Автор задумывается. С одной стороны, жаркое было такое вкусное! А с другой — как как же быть с правдой жизни? Не дописать ли рассказ? Поразмыслив, он решает этого не делать — не править старое переживание, основанное на ложной посылке, но в свое время подлинное.
Я испытал сильнейшее, а впрочем, очень знакомое чувство, которое по старой литературоведческой привычке попробовал сформулировать. И конечно, столкнулся с привычными проблемами.
Рассказ хорош и сам по себе, и как парадоксальная металитературная притча: заявляя, что рассказ дописывать не надо, автор фактически его дописывает. Парадокс тем эффектнее, что отражает двусмысленность эзоповских стратегий реального автора, который, не говоря об этом впрямую, основательно переписал своих соцреалистических «Студентов» (1950) в виде «Дома на набережной» (1976).
Все я вроде бы правильно понял, но к этому ли сводилось мое впечатление от рассказа?
2. Писатели любят издеваться над подобными вопросами:
Зощенко: «Чего хочет автор сказать этим художественным произведением?»

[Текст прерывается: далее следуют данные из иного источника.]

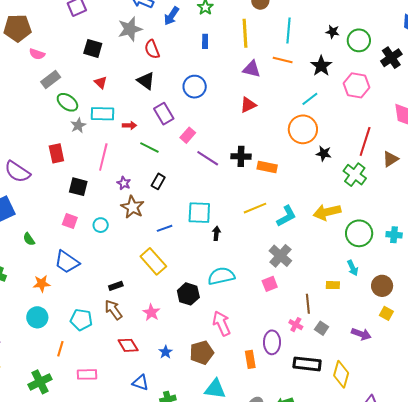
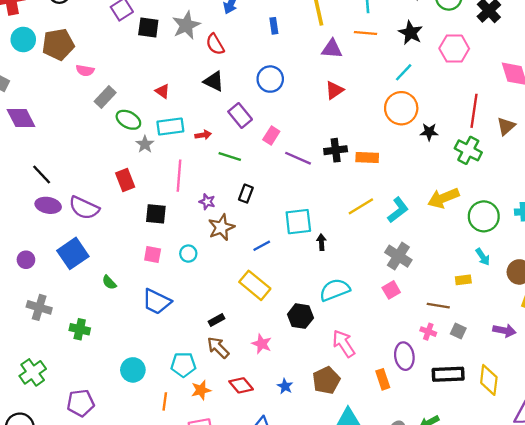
black square: (93, 48) -> (148, 27), moved
brown star: (133, 207) -> (221, 227), turned 30
orange star: (42, 284) -> (201, 390), moved
brown line: (308, 304) -> (438, 306), turned -66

Набоков: «Профессора литературы склонны придумывать такие проблемы, как: „К чему стремился автор?“ или еще гаже: „Что хочет сказать эта книга?“».

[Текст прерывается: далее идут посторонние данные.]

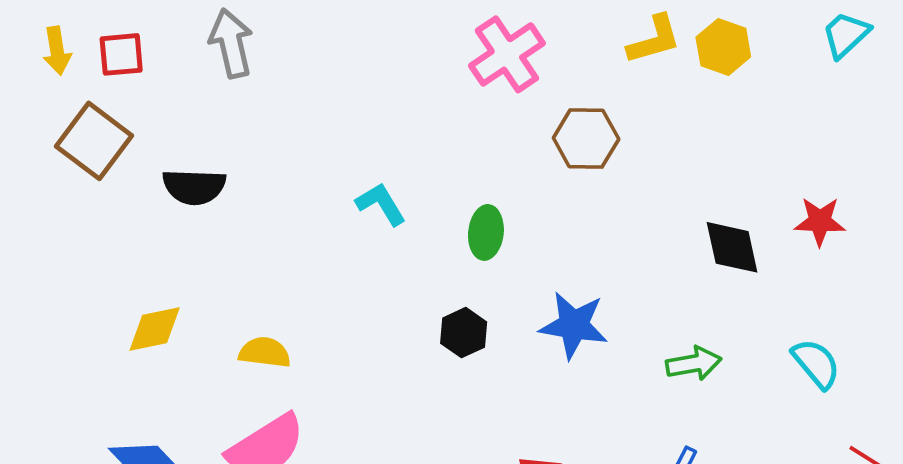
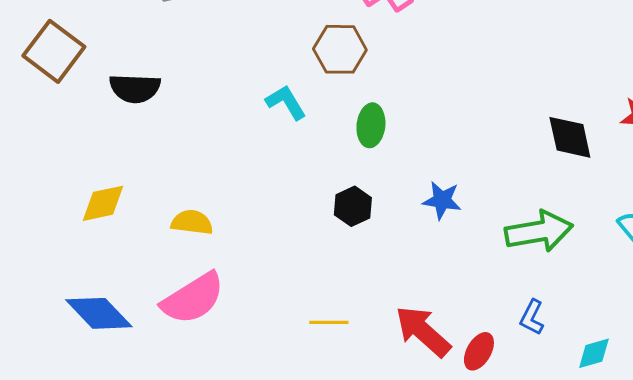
brown hexagon: (586, 138) -> (340, 49), moved
blue star: (574, 325) -> (442, 200), size x0.7
green arrow: (694, 364) -> (539, 231), size x1.5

Однако такими проблемами задаются не только профессора литературы, но и сами авторы, например обожаемый Набоковым Лев Толстой, автор трактата «Что такое искусство?»:
«Искусство есть деятельность человеческая, состоящая в том, что один человек сознательно известными внешними знаками передает другим испытываемые им чувства, а другие люди заражаются этими чувствами и переживают их».
Тут все прописано очень ясно, можно сказать, семиотически эксплицитно: есть отправитель (один человек), есть адресат/получатель (другие люди), есть сообщение/означаемое (испытываемые чувства), есть означающее/код/канал связи (известные внешние знаки), есть и адекватный акт коммуникации (сознательно передает — заражаются — переживают).
На первый взгляд, очень убедительно, хотя и немного наивно.
Вот Гёте и Карамзин описывают страдания своих юных/бедных героев, приводящие к самоубийству, и читатели заражаются этими чувствами — некоторые до такой степени, что стреляются/бросаются в воду.
Вот Чернышевский пишет «Что делать?», и читатели заражаются его советами: женятся на девицах легкого поведения и покупают им швейные машинки.
Но всегда ли художник испытывает именно то, что передает?
Вот Дидро (в «Парадоксе об актере») писал, что актер ничего такого не переживает, а только мастерски играет роль. Правда, Станиславский думал немного иначе — но, может, это просто разные школы игры и никого не надо отлучать от искусства?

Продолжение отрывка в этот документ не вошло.